MUNSTER | Django bounds out of his temporary outdoor crate, tail wagging, tongue hanging out of his large mouth and this huge feet barely touching the ground when he sees his constant companion, Officer Brian Hernandez.
But a command uttered by Hernandez brings the 2-year-old black Belgian Malinois to a halt and to a sit. Although the shepherd dog still displays puppy-like qualities, Django is half of the Munster Police Department’s first K-9 unit in its 57-year history, and considered a police professional.
“He’s a huge valuable tool,” said Hernandez, 27, of Munster, who was selected as the department’s K-9 officer after an application process. “He’s trained in narcotics detection, tracking and patrol. He can track lost people and suspects.”
Like Hernandez, Django also has his own ballistic vest.
The duo paired up in July at Vonliche Kennels outside Lafayette and went through six weeks of intensive training there.

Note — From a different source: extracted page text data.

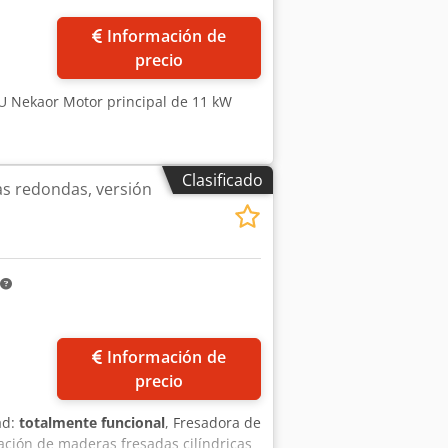
Pedir más fotos
Información de
precio
 U Nekaor Motor principal de 11 kW
Clasificado
as redondas, versión
Información de
precio
ad:
totalmente funcional
, Fresadora de
ación de maderas fresadas cilíndricas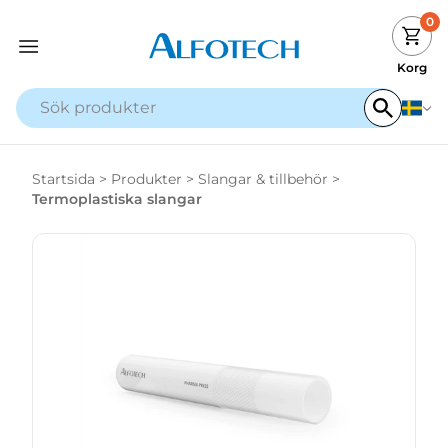
0
Korg
Startsida
>
Produkter
>
Slangar & tillbehör
>
Termoplastiska slangar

“Vonliche Kennels has trained police and military service dogs for over 5,000 law enforcement and government agencies,” Munster Police Chief Steve Scheckel said.
Those agencies include the National Security Agency, Pentagon police, the U.S. State Department, the U.S. Army and more than 500 civilian and police agencies.
Hernandez said the K-9 unit has been on the Munster police force’s radar since Scheckel became chief about two years ago.
“The K-9 unit was within the chief’s five- to 10-year plan.” Hernandez said. “This unit would not have been possible without the help of donations received from local businesses, residents and social groups. Large donations came from the Munster Rotary Club, the Munster Lions Club and Enbridge.”
Donations have been used to purchase Django, train Hernandez and the dog, purchase and outfit the patrol car and provide additional equipment, training and even food. Django’s veterinary care is being provided by Dr. Won Han of the Munster Animal Hospital.
“Django lives with me. He’s lived with me since we were paired up at Vonliche. Sometimes it feels like we still butt heads,” said Hernandez as the dog played on the grass outside the police station and wound his leash around a light post.
That leash is always on the 75-pound dog when he and Hernandez are working. Training is a constant part of their teamwork, Hernandez said.
“We use vehicles where we can hide drugs to continue his training,” Hernandez said.
That ability to detect hidden narcotics can be used during drug sweeps requested by school administration and during traffic stops.
If Django alerts to the smell of drugs in a vehicle during a traffic stop that provides probable cause for police officers to conduct a search, Hernandez said. The two work eight-hour shifts but can be called out anytime as needed.
Hernandez and Django work with the Northwest Indiana SWAT team and will respond to other local police department’s calls if needed.
“We’ve already worked with Lansing police,” Hernandez said.
Django’ very presence is a crime deterrent, the officer said.
The 2012 Chevrolet Caprice is specially outfitted for Django’s safety.
“The rear seat is out and a built-in kennel is in its place It’s climate controlled. There’s a thermometer in the back and if it gets too warm, the windows drop down automatically,” Hernandez said.